* **What you are asked to do**
If a line includes "chevron", copy it out of the entries.

* * * * *

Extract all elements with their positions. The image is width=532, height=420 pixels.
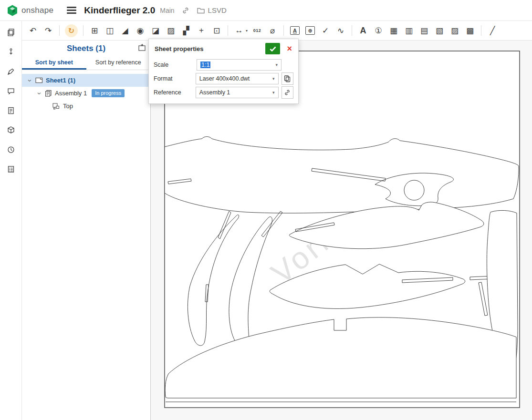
assembly-row-label: Assembly 1 bbox=[55, 90, 87, 97]
dialog-title: Sheet properties bbox=[155, 45, 265, 52]
bend-table-icon[interactable]: ▩ bbox=[463, 23, 477, 38]
scale-value: 1:1 bbox=[200, 61, 210, 68]
check-dimension-icon[interactable]: ✓ bbox=[318, 23, 333, 38]
brand-name: onshape bbox=[21, 6, 53, 15]
brand: onshape bbox=[7, 4, 53, 17]
menu-icon[interactable] bbox=[67, 7, 76, 14]
scale-select[interactable]: 1:1 ▾ bbox=[197, 59, 282, 71]
detail-view-icon[interactable]: ◉ bbox=[133, 23, 147, 38]
leader-icon[interactable]: ∿ bbox=[334, 23, 348, 38]
view-row-label: Top bbox=[63, 102, 73, 110]
reference-row: Reference Assembly 1 ▾ bbox=[149, 85, 298, 99]
ordinate-dimension-icon[interactable]: 012 bbox=[250, 23, 264, 38]
redo-icon[interactable]: ↷ bbox=[41, 23, 55, 38]
panel-header: Sheets (1) bbox=[22, 41, 150, 56]
query-icon[interactable] bbox=[4, 123, 17, 136]
dimension-icon[interactable]: ↔ bbox=[232, 23, 246, 38]
toolbar-separator bbox=[352, 25, 352, 36]
left-rail bbox=[0, 21, 22, 420]
cancel-button[interactable]: × bbox=[284, 44, 294, 53]
datum-icon[interactable]: ⊕ bbox=[305, 26, 315, 35]
view-icon bbox=[52, 103, 60, 110]
onshape-logo-icon[interactable] bbox=[7, 4, 18, 17]
tree-row-assembly[interactable]: › Assembly 1 In progress bbox=[22, 87, 150, 100]
text-icon[interactable]: A bbox=[356, 23, 370, 38]
insert-view-icon[interactable]: ⊞ bbox=[87, 23, 102, 38]
panel-tabs: Sort by sheet Sort by reference bbox=[22, 56, 150, 70]
move-view-icon[interactable]: + bbox=[194, 23, 209, 38]
scale-row: Scale 1:1 ▾ bbox=[149, 58, 298, 72]
scale-label: Scale bbox=[154, 61, 197, 68]
comments-icon[interactable] bbox=[4, 84, 17, 97]
tab-sort-by-reference[interactable]: Sort by reference bbox=[86, 56, 151, 70]
note-icon[interactable]: A bbox=[290, 26, 300, 35]
main-toolbar: ↶ ↷ ↻ ⊞ ◫ ◢ ◉ ◪ ▨ ▞ + ⊡ ↔ ▾ 012 ⌀ A ⊕ ✓ … bbox=[22, 21, 532, 41]
toolbar-separator bbox=[83, 25, 83, 36]
assembly-icon bbox=[45, 90, 52, 97]
sheet-tree: › Sheet1 (1) › Assembly 1 In progress bbox=[22, 70, 150, 113]
panel-title: Sheets (1) bbox=[67, 44, 105, 53]
history-icon[interactable] bbox=[4, 143, 17, 156]
weld-table-icon[interactable]: ▨ bbox=[448, 23, 462, 38]
format-value: Laser 400x400.dwt bbox=[199, 75, 250, 82]
link-icon bbox=[283, 89, 291, 96]
sheets-panel: Sheets (1) Sort by sheet Sort by referen… bbox=[22, 41, 151, 420]
document-title[interactable]: Kinderflieger 2.0 bbox=[84, 5, 155, 16]
undo-icon[interactable]: ↶ bbox=[26, 23, 40, 38]
chevron-down-icon[interactable]: › bbox=[37, 91, 42, 96]
sheet-properties-dialog: Sheet properties × Scale 1:1 ▾ Format La… bbox=[148, 39, 299, 104]
format-label: Format bbox=[154, 75, 196, 82]
dimension-menu-caret-icon[interactable]: ▾ bbox=[246, 29, 248, 33]
toolbar-separator bbox=[59, 25, 60, 36]
crop-view-icon[interactable]: ⊡ bbox=[209, 23, 224, 38]
popout-panel-icon[interactable] bbox=[138, 44, 146, 53]
sketch-line-icon[interactable]: ╱ bbox=[485, 23, 500, 38]
inspection-symbol-icon[interactable]: ① bbox=[371, 23, 386, 38]
projected-view-icon[interactable]: ◫ bbox=[103, 23, 117, 38]
chevron-down-icon[interactable]: › bbox=[28, 78, 32, 83]
table-icon[interactable]: ▦ bbox=[386, 23, 401, 38]
sheet-row-label: Sheet1 (1) bbox=[46, 77, 75, 84]
version-link-icon[interactable] bbox=[181, 6, 190, 15]
section-view-icon[interactable]: ◪ bbox=[148, 23, 163, 38]
tree-row-sheet1[interactable]: › Sheet1 (1) bbox=[22, 74, 150, 87]
reference-link-button[interactable] bbox=[282, 86, 293, 99]
check-icon bbox=[270, 46, 276, 51]
toolbar-separator bbox=[228, 25, 228, 36]
caret-down-icon: ▾ bbox=[272, 76, 275, 81]
project-name[interactable]: LSVD bbox=[208, 6, 227, 14]
replace-format-icon bbox=[283, 75, 291, 82]
sheets-panel-icon[interactable] bbox=[4, 26, 17, 39]
markup-icon[interactable] bbox=[4, 65, 17, 78]
break-view-icon[interactable]: ▞ bbox=[179, 23, 193, 38]
caret-down-icon: ▾ bbox=[275, 62, 278, 67]
hole-table-icon[interactable]: ▤ bbox=[417, 23, 431, 38]
top-header: onshape Kinderflieger 2.0 Main LSVD bbox=[0, 0, 532, 21]
toolbar-separator bbox=[283, 25, 284, 36]
toolbar-separator bbox=[481, 25, 481, 36]
revision-table-icon[interactable]: ▧ bbox=[432, 23, 447, 38]
insert-icon[interactable] bbox=[4, 45, 17, 58]
format-select[interactable]: Laser 400x400.dwt ▾ bbox=[196, 73, 279, 84]
notes-icon[interactable] bbox=[4, 104, 17, 117]
workspace-name[interactable]: Main bbox=[160, 7, 174, 14]
status-badge: In progress bbox=[92, 89, 125, 97]
update-views-icon[interactable]: ↻ bbox=[65, 24, 78, 37]
auxiliary-view-icon[interactable]: ◢ bbox=[118, 23, 132, 38]
folder-icon bbox=[197, 7, 205, 14]
sheet-icon bbox=[35, 77, 43, 83]
reference-label: Reference bbox=[154, 89, 196, 96]
reference-value: Assembly 1 bbox=[199, 89, 230, 96]
reference-select[interactable]: Assembly 1 ▾ bbox=[196, 87, 279, 98]
dialog-header[interactable]: Sheet properties × bbox=[149, 39, 298, 58]
tables-icon[interactable] bbox=[4, 163, 17, 175]
caret-down-icon: ▾ bbox=[272, 90, 275, 95]
tab-sort-by-sheet[interactable]: Sort by sheet bbox=[22, 56, 86, 70]
tree-row-view-top[interactable]: Top bbox=[22, 100, 150, 113]
confirm-button[interactable] bbox=[265, 43, 280, 54]
bom-table-icon[interactable]: ▥ bbox=[402, 23, 416, 38]
replace-format-button[interactable] bbox=[282, 72, 293, 85]
diameter-dimension-icon[interactable]: ⌀ bbox=[265, 23, 280, 38]
format-row: Format Laser 400x400.dwt ▾ bbox=[149, 72, 298, 85]
broken-out-section-icon[interactable]: ▨ bbox=[164, 23, 178, 38]
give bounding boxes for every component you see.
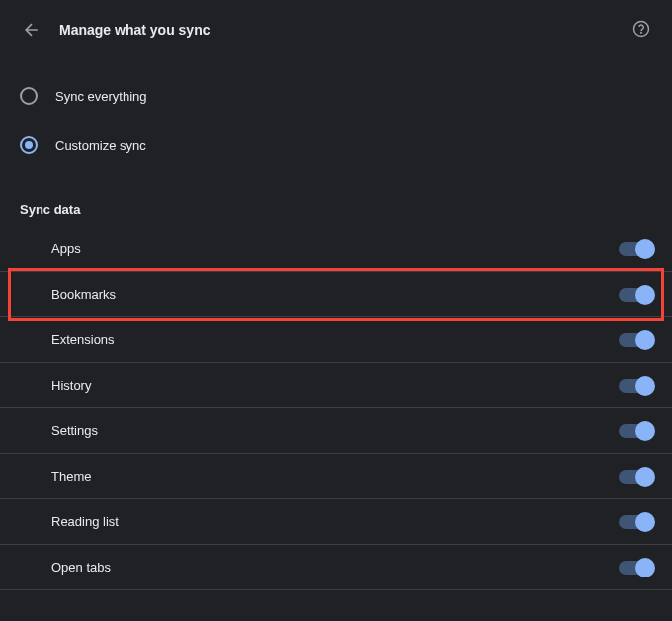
arrow-left-icon bbox=[22, 20, 42, 40]
sync-item-label: History bbox=[51, 378, 91, 393]
radio-label: Customize sync bbox=[55, 138, 146, 153]
sync-item-row: Extensions bbox=[0, 317, 672, 363]
toggle-thumb-icon bbox=[635, 285, 655, 305]
sync-item-row: History bbox=[0, 363, 672, 408]
toggle-thumb-icon bbox=[635, 376, 655, 396]
sync-item-label: Extensions bbox=[51, 332, 115, 347]
help-icon bbox=[632, 20, 650, 38]
radio-customize-sync[interactable]: Customize sync bbox=[0, 121, 672, 170]
sync-item-row: Reading list bbox=[0, 499, 672, 545]
svg-point-0 bbox=[634, 22, 649, 37]
radio-label: Sync everything bbox=[55, 89, 147, 104]
toggle-thumb-icon bbox=[635, 421, 655, 441]
toggle-switch[interactable] bbox=[619, 379, 652, 393]
sync-item-row: Bookmarks bbox=[0, 272, 672, 317]
sync-item-row: Settings bbox=[0, 408, 672, 454]
toggle-switch[interactable] bbox=[619, 333, 652, 347]
svg-point-1 bbox=[641, 32, 642, 33]
back-button[interactable] bbox=[20, 18, 43, 42]
toggle-thumb-icon bbox=[635, 330, 655, 350]
radio-inner-icon bbox=[25, 141, 33, 149]
sync-item-label: Settings bbox=[51, 423, 98, 438]
toggle-thumb-icon bbox=[635, 239, 655, 259]
list-item: Open tabs bbox=[0, 545, 672, 590]
radio-icon bbox=[20, 87, 38, 105]
sync-item-label: Reading list bbox=[51, 514, 119, 529]
list-item: Reading list bbox=[0, 499, 672, 545]
sync-item-label: Open tabs bbox=[51, 560, 111, 575]
toggle-thumb-icon bbox=[635, 558, 655, 577]
list-item: Theme bbox=[0, 454, 672, 499]
toggle-thumb-icon bbox=[635, 512, 655, 532]
list-item: Settings bbox=[0, 408, 672, 454]
toggle-switch[interactable] bbox=[619, 424, 652, 438]
sync-item-label: Bookmarks bbox=[51, 287, 116, 302]
list-item: Bookmarks bbox=[0, 272, 672, 317]
toggle-switch[interactable] bbox=[619, 242, 652, 256]
list-item: Apps bbox=[0, 226, 672, 272]
sync-item-row: Open tabs bbox=[0, 545, 672, 590]
toggle-switch[interactable] bbox=[619, 561, 652, 575]
sync-item-row: Apps bbox=[0, 226, 672, 272]
radio-icon bbox=[20, 136, 38, 154]
toggle-switch[interactable] bbox=[619, 288, 652, 302]
section-title: Sync data bbox=[0, 182, 672, 226]
list-item: Extensions bbox=[0, 317, 672, 363]
toggle-switch[interactable] bbox=[619, 470, 652, 484]
list-item: History bbox=[0, 363, 672, 408]
toggle-switch[interactable] bbox=[619, 515, 652, 529]
page-title: Manage what you sync bbox=[59, 22, 632, 38]
radio-sync-everything[interactable]: Sync everything bbox=[0, 71, 672, 121]
sync-item-label: Apps bbox=[51, 241, 81, 256]
sync-data-list: AppsBookmarksExtensionsHistorySettingsTh… bbox=[0, 226, 672, 590]
sync-item-label: Theme bbox=[51, 469, 91, 484]
toggle-thumb-icon bbox=[635, 467, 655, 487]
sync-item-row: Theme bbox=[0, 454, 672, 499]
help-button[interactable] bbox=[632, 20, 652, 40]
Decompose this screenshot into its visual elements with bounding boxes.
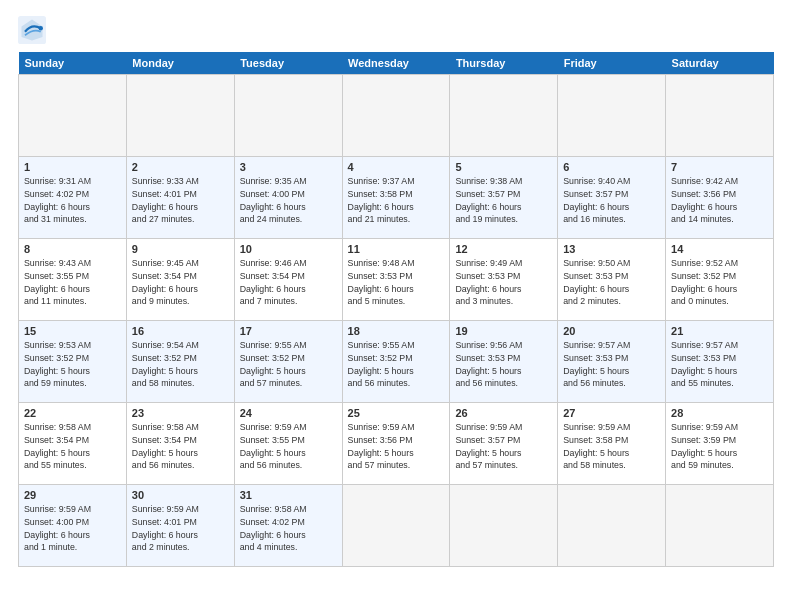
day-info: Sunrise: 9:35 AM Sunset: 4:00 PM Dayligh… [240, 175, 337, 226]
day-number: 31 [240, 489, 337, 501]
page: SundayMondayTuesdayWednesdayThursdayFrid… [0, 0, 792, 612]
day-info: Sunrise: 9:59 AM Sunset: 3:55 PM Dayligh… [240, 421, 337, 472]
day-number: 5 [455, 161, 552, 173]
day-cell: 6Sunrise: 9:40 AM Sunset: 3:57 PM Daylig… [558, 157, 666, 239]
day-info: Sunrise: 9:59 AM Sunset: 3:58 PM Dayligh… [563, 421, 660, 472]
day-number: 17 [240, 325, 337, 337]
col-header-saturday: Saturday [666, 52, 774, 75]
day-number: 16 [132, 325, 229, 337]
day-info: Sunrise: 9:38 AM Sunset: 3:57 PM Dayligh… [455, 175, 552, 226]
day-number: 9 [132, 243, 229, 255]
day-cell: 27Sunrise: 9:59 AM Sunset: 3:58 PM Dayli… [558, 403, 666, 485]
day-number: 10 [240, 243, 337, 255]
day-cell: 30Sunrise: 9:59 AM Sunset: 4:01 PM Dayli… [126, 485, 234, 567]
week-row-3: 8Sunrise: 9:43 AM Sunset: 3:55 PM Daylig… [19, 239, 774, 321]
day-cell [450, 485, 558, 567]
day-info: Sunrise: 9:33 AM Sunset: 4:01 PM Dayligh… [132, 175, 229, 226]
day-cell [450, 75, 558, 157]
day-info: Sunrise: 9:58 AM Sunset: 4:02 PM Dayligh… [240, 503, 337, 554]
day-cell [126, 75, 234, 157]
logo [18, 16, 50, 44]
day-cell: 18Sunrise: 9:55 AM Sunset: 3:52 PM Dayli… [342, 321, 450, 403]
day-cell: 1Sunrise: 9:31 AM Sunset: 4:02 PM Daylig… [19, 157, 127, 239]
day-cell: 9Sunrise: 9:45 AM Sunset: 3:54 PM Daylig… [126, 239, 234, 321]
day-info: Sunrise: 9:50 AM Sunset: 3:53 PM Dayligh… [563, 257, 660, 308]
day-cell: 10Sunrise: 9:46 AM Sunset: 3:54 PM Dayli… [234, 239, 342, 321]
week-row-5: 22Sunrise: 9:58 AM Sunset: 3:54 PM Dayli… [19, 403, 774, 485]
day-number: 3 [240, 161, 337, 173]
day-cell: 31Sunrise: 9:58 AM Sunset: 4:02 PM Dayli… [234, 485, 342, 567]
calendar-table: SundayMondayTuesdayWednesdayThursdayFrid… [18, 52, 774, 567]
svg-point-2 [39, 26, 43, 30]
day-number: 26 [455, 407, 552, 419]
day-number: 1 [24, 161, 121, 173]
day-number: 21 [671, 325, 768, 337]
day-cell [234, 75, 342, 157]
day-info: Sunrise: 9:55 AM Sunset: 3:52 PM Dayligh… [348, 339, 445, 390]
day-info: Sunrise: 9:59 AM Sunset: 4:01 PM Dayligh… [132, 503, 229, 554]
day-info: Sunrise: 9:42 AM Sunset: 3:56 PM Dayligh… [671, 175, 768, 226]
day-info: Sunrise: 9:56 AM Sunset: 3:53 PM Dayligh… [455, 339, 552, 390]
day-info: Sunrise: 9:57 AM Sunset: 3:53 PM Dayligh… [563, 339, 660, 390]
day-number: 8 [24, 243, 121, 255]
col-header-sunday: Sunday [19, 52, 127, 75]
day-cell: 25Sunrise: 9:59 AM Sunset: 3:56 PM Dayli… [342, 403, 450, 485]
day-cell: 5Sunrise: 9:38 AM Sunset: 3:57 PM Daylig… [450, 157, 558, 239]
day-cell: 19Sunrise: 9:56 AM Sunset: 3:53 PM Dayli… [450, 321, 558, 403]
week-row-4: 15Sunrise: 9:53 AM Sunset: 3:52 PM Dayli… [19, 321, 774, 403]
day-info: Sunrise: 9:48 AM Sunset: 3:53 PM Dayligh… [348, 257, 445, 308]
day-cell: 7Sunrise: 9:42 AM Sunset: 3:56 PM Daylig… [666, 157, 774, 239]
day-number: 24 [240, 407, 337, 419]
day-number: 15 [24, 325, 121, 337]
day-info: Sunrise: 9:37 AM Sunset: 3:58 PM Dayligh… [348, 175, 445, 226]
header [18, 16, 774, 44]
day-info: Sunrise: 9:54 AM Sunset: 3:52 PM Dayligh… [132, 339, 229, 390]
day-number: 12 [455, 243, 552, 255]
day-number: 23 [132, 407, 229, 419]
day-cell: 11Sunrise: 9:48 AM Sunset: 3:53 PM Dayli… [342, 239, 450, 321]
week-row-2: 1Sunrise: 9:31 AM Sunset: 4:02 PM Daylig… [19, 157, 774, 239]
col-header-monday: Monday [126, 52, 234, 75]
day-cell: 22Sunrise: 9:58 AM Sunset: 3:54 PM Dayli… [19, 403, 127, 485]
header-row: SundayMondayTuesdayWednesdayThursdayFrid… [19, 52, 774, 75]
day-info: Sunrise: 9:59 AM Sunset: 3:57 PM Dayligh… [455, 421, 552, 472]
day-cell: 15Sunrise: 9:53 AM Sunset: 3:52 PM Dayli… [19, 321, 127, 403]
day-cell: 20Sunrise: 9:57 AM Sunset: 3:53 PM Dayli… [558, 321, 666, 403]
day-info: Sunrise: 9:40 AM Sunset: 3:57 PM Dayligh… [563, 175, 660, 226]
day-cell: 12Sunrise: 9:49 AM Sunset: 3:53 PM Dayli… [450, 239, 558, 321]
day-cell: 21Sunrise: 9:57 AM Sunset: 3:53 PM Dayli… [666, 321, 774, 403]
logo-icon [18, 16, 46, 44]
day-cell: 23Sunrise: 9:58 AM Sunset: 3:54 PM Dayli… [126, 403, 234, 485]
day-number: 27 [563, 407, 660, 419]
day-number: 4 [348, 161, 445, 173]
col-header-friday: Friday [558, 52, 666, 75]
day-cell [342, 75, 450, 157]
day-info: Sunrise: 9:59 AM Sunset: 3:56 PM Dayligh… [348, 421, 445, 472]
day-cell: 29Sunrise: 9:59 AM Sunset: 4:00 PM Dayli… [19, 485, 127, 567]
week-row-6: 29Sunrise: 9:59 AM Sunset: 4:00 PM Dayli… [19, 485, 774, 567]
day-cell: 4Sunrise: 9:37 AM Sunset: 3:58 PM Daylig… [342, 157, 450, 239]
day-number: 20 [563, 325, 660, 337]
day-cell: 28Sunrise: 9:59 AM Sunset: 3:59 PM Dayli… [666, 403, 774, 485]
day-number: 25 [348, 407, 445, 419]
day-info: Sunrise: 9:43 AM Sunset: 3:55 PM Dayligh… [24, 257, 121, 308]
day-number: 14 [671, 243, 768, 255]
day-number: 6 [563, 161, 660, 173]
day-cell: 26Sunrise: 9:59 AM Sunset: 3:57 PM Dayli… [450, 403, 558, 485]
day-number: 19 [455, 325, 552, 337]
day-number: 2 [132, 161, 229, 173]
day-number: 30 [132, 489, 229, 501]
day-number: 11 [348, 243, 445, 255]
day-cell: 8Sunrise: 9:43 AM Sunset: 3:55 PM Daylig… [19, 239, 127, 321]
col-header-thursday: Thursday [450, 52, 558, 75]
day-cell: 14Sunrise: 9:52 AM Sunset: 3:52 PM Dayli… [666, 239, 774, 321]
day-cell [19, 75, 127, 157]
day-info: Sunrise: 9:46 AM Sunset: 3:54 PM Dayligh… [240, 257, 337, 308]
day-info: Sunrise: 9:58 AM Sunset: 3:54 PM Dayligh… [132, 421, 229, 472]
day-info: Sunrise: 9:52 AM Sunset: 3:52 PM Dayligh… [671, 257, 768, 308]
day-info: Sunrise: 9:31 AM Sunset: 4:02 PM Dayligh… [24, 175, 121, 226]
day-info: Sunrise: 9:59 AM Sunset: 4:00 PM Dayligh… [24, 503, 121, 554]
day-number: 18 [348, 325, 445, 337]
day-number: 7 [671, 161, 768, 173]
day-cell [666, 75, 774, 157]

* * * * *

* **Answer section**
chevron-down-icon[interactable]: › bbox=[37, 91, 42, 96]
chevron-down-icon[interactable]: › bbox=[28, 78, 32, 83]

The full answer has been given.